[PROBLEM REQUIREMENTS] Collect every line below that contains the word "станций".

[AVAILABLE DATA]
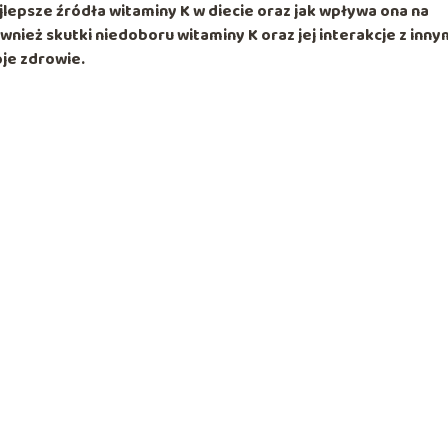
ajlepsze źródła witaminy K w diecie oraz jak wpływa ona na
wnież skutki niedoboru witaminy K oraz jej interakcje z inny
oje zdrowie.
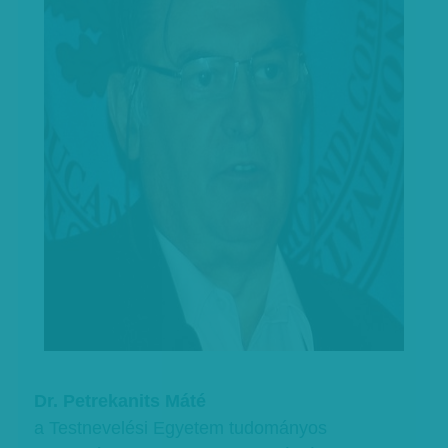
Dr. Petrekanits Máté
a Testnevelési Egyetem tudományos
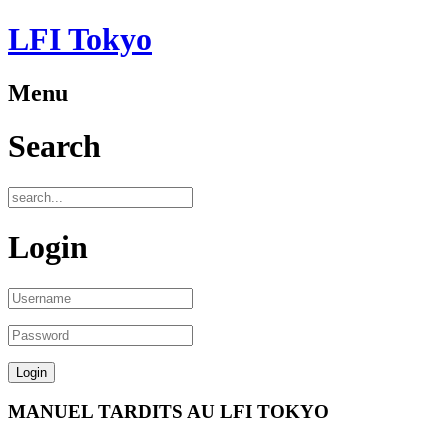
LFI Tokyo
Menu
Search
Login
MANUEL TARDITS AU LFI TOKYO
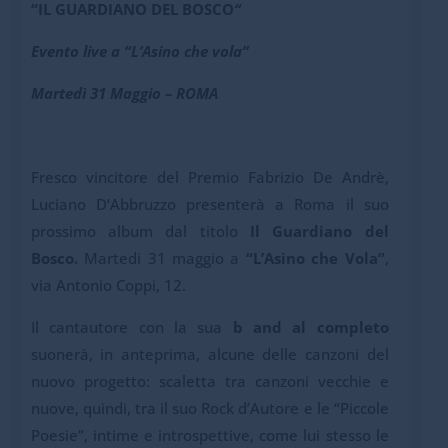
“IL GUARDIANO DEL BOSCO
“
Evento live a “L’Asino che vola”
Martedì 31 Maggio – ROMA
Fresco vincitore del Premio Fabrizio De Andrè,
Luciano D’Abbruzzo presenterà a Roma il suo
prossimo album dal titolo
Il Guardiano del
Bosco.
Martedi 31 maggio a
“L’Asino che Vola”
,
via Antonio Coppi, 12.
Il cantautore con la sua
b and al completo
suonerà, in anteprima, alcune delle canzoni del
nuovo progetto: scaletta tra canzoni vecchie e
nuove, quindi, tra il suo Rock d’Autore e le “Piccole
Poesie”, intime e introspettive, come lui stesso le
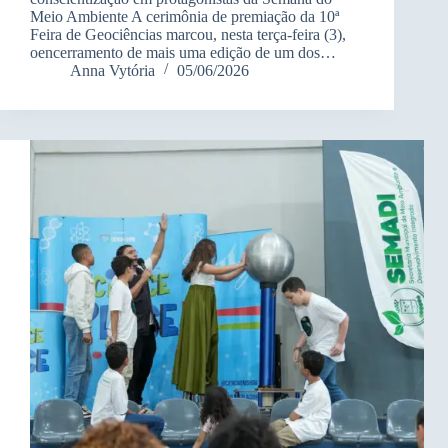
Meio Ambiente A cerimônia de premiação da 10ª
Feira de Geociências marcou, nesta terça-feira (3),
oencerramento de mais uma edição de um dos…
Anna Vytória
05/06/2026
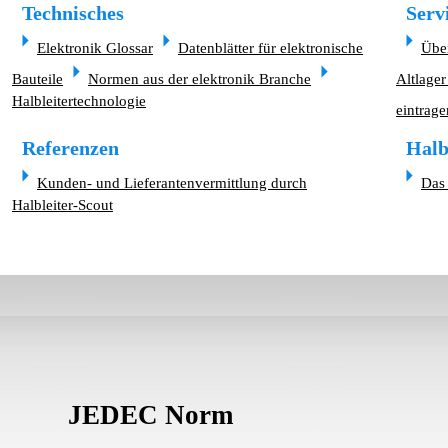
Technisches
Serv
Elektronik Glossar
Datenblätter für elektronische
Übe
Bauteile
Normen aus der elektronik Branche
Altlager
Halbleitertechnologie
eintrage
Referenzen
Halb
Kunden- und Lieferantenvermittlung durch
Das 
Halbleiter-Scout
JEDEC Norm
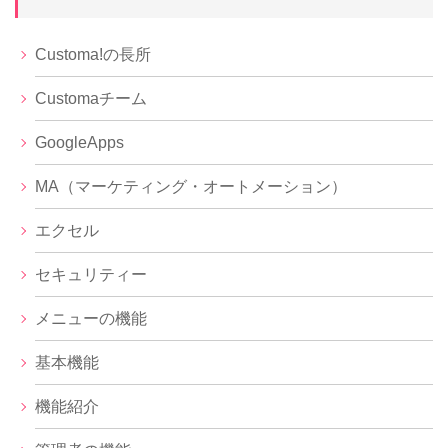
Customa!の長所
Customaチーム
GoogleApps
MA（マーケティング・オートメーション）
エクセル
セキュリティー
メニューの機能
基本機能
機能紹介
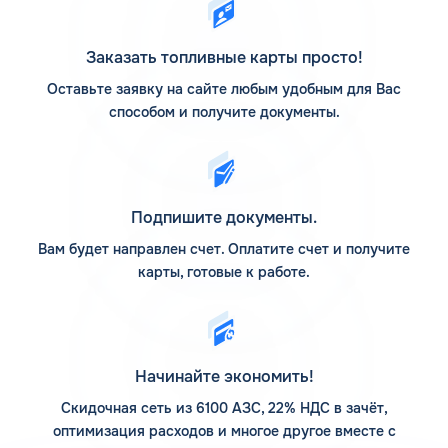
станции компании, но и на партнерские.
АЗС Флеш на карте
Заказать топливные карты просто!
Оставьте заявку на сайте любым удобным для Вас
АЗС Флеш в Рошале Московской области предлагает
способом и получите документы.
заправиться на автоматических станциях, которые
расположены по различным популярным маршрутам
следования. Адреса заправочных станций смотрите на
Карте АЗС КАРДЕКС. Предварительное изучение
размещения интересующих заправочных станций
Подпишите документы.
поможет заранее построить маршрут так, чтобы
посетить их в нужное время.
Вам будет направлен счет. Оплатите счет и получите
карты, готовые к работе.
Компания основывает свою деятельность на
использовании передовых технологий, поэтому активно
развивается. Если задаться вопросом, сколько АЗС у
компании Флеш, то верным ответом на сегодня является
12 заправочных станций. На них предлагается пополнить
Начинайте экономить!
запасы топлива различного типа, есть дополнительные
услуги. Клиентам доступны мойка для автомобилей и
Скидочная сеть из 6100 АЗС, 22% НДС в зачёт,
шиномонтаж.
оптимизация расходов и многое другое вместе с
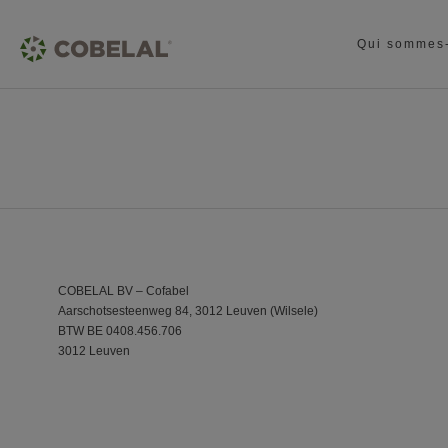
Qui sommes
COBELAL BV – Cofabel
Aarschotsesteenweg 84, 3012 Leuven (Wilsele)
BTW BE 0408.456.706
3012 Leuven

[WRITTEN ANSWER]
следования. Адреса заправочных станций смотрите на
размещения интересующих заправочных станций
12 заправочных станций. На них предлагается пополнить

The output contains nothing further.